Below are the data; count the lines with the string "Privacy" in them and give that number only.

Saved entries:
*****
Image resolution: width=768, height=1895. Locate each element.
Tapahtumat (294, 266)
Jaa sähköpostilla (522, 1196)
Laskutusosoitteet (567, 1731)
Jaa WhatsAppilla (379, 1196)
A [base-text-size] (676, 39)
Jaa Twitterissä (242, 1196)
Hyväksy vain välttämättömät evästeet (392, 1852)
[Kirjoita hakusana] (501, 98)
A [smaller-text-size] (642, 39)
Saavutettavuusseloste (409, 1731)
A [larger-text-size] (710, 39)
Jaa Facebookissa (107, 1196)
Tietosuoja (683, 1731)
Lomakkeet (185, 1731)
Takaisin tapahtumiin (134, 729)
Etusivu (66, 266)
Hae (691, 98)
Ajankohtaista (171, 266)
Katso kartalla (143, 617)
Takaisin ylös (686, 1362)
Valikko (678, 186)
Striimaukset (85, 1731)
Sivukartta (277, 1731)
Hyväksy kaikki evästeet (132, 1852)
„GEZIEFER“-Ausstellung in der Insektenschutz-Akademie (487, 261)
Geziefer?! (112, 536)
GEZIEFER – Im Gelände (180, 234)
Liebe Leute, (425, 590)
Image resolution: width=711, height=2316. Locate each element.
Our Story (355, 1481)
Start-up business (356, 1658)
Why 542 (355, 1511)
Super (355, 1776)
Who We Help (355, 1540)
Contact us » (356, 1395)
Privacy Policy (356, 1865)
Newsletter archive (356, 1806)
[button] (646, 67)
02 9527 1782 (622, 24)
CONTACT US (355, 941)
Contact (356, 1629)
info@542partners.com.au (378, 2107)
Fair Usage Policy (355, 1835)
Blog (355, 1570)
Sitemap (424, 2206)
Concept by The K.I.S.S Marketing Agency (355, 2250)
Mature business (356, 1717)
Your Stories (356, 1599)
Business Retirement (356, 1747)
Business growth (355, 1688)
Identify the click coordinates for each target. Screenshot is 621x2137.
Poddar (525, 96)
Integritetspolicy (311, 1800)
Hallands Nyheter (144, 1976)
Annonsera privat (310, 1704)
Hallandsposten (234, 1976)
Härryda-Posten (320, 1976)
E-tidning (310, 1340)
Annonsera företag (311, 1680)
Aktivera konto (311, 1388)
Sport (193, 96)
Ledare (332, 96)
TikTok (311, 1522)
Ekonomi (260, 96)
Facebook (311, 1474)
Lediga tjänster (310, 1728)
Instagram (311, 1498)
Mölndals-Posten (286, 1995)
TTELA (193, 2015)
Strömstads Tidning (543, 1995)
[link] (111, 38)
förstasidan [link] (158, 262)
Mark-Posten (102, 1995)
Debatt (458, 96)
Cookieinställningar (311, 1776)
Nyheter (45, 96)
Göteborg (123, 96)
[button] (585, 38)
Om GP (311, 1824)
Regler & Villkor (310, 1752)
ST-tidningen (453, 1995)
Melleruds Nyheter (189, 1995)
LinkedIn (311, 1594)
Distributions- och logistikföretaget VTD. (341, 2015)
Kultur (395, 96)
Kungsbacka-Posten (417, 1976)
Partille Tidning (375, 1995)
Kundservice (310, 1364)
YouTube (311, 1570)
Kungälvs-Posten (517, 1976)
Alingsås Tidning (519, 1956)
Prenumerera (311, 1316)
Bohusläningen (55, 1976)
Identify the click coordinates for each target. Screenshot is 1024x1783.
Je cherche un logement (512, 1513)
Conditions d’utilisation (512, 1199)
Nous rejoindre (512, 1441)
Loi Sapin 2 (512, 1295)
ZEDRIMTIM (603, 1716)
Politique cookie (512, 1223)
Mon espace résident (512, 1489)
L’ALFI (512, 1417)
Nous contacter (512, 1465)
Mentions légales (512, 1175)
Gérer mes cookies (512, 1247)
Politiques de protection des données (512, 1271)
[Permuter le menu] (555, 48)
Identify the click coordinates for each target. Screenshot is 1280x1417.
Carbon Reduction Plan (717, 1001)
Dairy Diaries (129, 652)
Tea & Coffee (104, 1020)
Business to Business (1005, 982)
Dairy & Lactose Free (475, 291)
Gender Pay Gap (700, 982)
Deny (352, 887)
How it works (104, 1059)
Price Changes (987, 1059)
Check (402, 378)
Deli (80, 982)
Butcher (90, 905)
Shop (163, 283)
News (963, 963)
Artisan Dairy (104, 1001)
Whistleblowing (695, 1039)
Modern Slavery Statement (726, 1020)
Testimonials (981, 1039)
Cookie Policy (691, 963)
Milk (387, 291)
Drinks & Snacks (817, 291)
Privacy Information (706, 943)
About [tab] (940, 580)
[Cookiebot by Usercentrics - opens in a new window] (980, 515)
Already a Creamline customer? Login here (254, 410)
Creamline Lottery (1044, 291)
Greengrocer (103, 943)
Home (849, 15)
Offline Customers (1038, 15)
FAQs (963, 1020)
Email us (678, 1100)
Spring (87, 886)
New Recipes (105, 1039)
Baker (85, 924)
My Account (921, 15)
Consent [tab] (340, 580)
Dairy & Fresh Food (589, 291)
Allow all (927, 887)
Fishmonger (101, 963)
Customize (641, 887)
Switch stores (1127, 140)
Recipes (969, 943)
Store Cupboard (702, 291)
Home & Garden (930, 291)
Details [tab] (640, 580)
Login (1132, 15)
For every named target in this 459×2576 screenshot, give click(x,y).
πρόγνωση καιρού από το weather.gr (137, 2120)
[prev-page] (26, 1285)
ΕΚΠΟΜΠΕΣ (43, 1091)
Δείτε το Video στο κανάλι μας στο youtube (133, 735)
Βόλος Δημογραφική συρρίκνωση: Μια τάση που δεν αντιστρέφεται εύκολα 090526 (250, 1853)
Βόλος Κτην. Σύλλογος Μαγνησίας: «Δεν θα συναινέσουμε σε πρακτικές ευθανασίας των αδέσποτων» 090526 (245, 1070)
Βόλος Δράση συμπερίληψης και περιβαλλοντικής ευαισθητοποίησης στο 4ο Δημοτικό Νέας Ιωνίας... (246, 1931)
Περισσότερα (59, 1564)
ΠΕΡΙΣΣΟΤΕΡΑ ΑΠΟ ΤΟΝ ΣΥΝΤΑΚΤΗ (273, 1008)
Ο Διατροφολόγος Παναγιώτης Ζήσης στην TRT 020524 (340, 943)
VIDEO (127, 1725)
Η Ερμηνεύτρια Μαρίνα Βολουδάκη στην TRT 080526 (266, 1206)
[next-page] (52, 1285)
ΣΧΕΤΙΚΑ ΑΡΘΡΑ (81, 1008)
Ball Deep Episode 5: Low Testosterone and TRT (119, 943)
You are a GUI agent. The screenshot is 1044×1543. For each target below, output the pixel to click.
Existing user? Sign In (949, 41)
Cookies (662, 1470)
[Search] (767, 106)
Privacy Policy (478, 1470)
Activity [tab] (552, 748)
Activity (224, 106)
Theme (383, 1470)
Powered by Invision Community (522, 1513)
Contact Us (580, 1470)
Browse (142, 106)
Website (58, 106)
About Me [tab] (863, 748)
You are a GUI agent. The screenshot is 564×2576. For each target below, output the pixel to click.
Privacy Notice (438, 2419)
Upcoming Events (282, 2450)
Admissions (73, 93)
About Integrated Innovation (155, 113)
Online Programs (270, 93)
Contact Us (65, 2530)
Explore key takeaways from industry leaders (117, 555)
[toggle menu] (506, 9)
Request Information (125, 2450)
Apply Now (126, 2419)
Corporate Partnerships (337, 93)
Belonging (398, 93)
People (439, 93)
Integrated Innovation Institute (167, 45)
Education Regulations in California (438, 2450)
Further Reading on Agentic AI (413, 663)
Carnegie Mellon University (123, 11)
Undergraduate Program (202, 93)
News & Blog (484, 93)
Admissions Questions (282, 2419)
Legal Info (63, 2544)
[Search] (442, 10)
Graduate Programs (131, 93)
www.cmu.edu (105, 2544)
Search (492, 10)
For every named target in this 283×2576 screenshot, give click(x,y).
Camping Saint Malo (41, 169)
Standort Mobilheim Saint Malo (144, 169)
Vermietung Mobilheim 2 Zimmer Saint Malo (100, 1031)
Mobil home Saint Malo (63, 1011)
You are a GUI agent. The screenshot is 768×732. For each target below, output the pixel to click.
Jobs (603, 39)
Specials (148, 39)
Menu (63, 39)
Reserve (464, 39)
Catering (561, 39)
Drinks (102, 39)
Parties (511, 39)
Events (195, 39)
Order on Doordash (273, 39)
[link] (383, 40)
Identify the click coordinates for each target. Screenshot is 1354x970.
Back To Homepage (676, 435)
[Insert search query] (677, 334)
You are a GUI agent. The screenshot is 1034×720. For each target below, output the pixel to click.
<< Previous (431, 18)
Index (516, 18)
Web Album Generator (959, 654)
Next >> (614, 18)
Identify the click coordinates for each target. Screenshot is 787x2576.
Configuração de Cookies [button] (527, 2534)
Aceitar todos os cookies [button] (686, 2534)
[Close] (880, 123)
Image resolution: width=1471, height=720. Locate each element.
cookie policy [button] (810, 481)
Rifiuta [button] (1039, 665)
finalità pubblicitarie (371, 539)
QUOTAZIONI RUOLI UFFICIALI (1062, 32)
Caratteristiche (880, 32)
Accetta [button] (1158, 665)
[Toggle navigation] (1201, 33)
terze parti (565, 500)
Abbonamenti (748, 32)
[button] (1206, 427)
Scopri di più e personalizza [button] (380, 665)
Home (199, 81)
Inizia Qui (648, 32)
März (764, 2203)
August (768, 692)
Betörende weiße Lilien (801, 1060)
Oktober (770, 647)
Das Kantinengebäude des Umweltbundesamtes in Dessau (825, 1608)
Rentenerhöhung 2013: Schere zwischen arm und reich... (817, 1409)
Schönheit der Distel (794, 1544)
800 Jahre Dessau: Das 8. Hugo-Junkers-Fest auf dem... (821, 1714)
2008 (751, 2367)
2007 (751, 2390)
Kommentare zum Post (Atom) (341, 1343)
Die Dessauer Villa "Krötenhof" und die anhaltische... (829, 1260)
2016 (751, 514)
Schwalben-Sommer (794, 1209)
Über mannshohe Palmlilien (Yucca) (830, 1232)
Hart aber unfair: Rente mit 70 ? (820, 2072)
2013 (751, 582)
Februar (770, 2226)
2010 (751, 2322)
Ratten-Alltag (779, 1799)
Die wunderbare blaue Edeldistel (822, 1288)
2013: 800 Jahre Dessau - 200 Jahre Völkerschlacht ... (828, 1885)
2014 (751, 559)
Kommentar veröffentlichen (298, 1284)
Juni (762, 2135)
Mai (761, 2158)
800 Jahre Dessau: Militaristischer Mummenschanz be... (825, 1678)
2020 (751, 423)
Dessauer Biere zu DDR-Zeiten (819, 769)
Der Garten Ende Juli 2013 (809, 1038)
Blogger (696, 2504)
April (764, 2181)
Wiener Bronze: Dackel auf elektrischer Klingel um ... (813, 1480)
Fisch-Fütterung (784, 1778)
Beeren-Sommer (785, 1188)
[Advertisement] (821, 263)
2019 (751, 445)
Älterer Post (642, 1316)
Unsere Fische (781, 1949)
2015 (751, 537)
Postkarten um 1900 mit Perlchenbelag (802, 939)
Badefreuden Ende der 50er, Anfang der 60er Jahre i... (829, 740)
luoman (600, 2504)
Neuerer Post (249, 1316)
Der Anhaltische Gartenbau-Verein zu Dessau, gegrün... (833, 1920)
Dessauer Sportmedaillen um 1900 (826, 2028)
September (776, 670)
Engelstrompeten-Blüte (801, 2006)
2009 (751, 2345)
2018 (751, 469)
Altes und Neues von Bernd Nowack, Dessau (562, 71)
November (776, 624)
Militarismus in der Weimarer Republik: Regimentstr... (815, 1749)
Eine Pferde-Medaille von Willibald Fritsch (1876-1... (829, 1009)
*****
Result:
4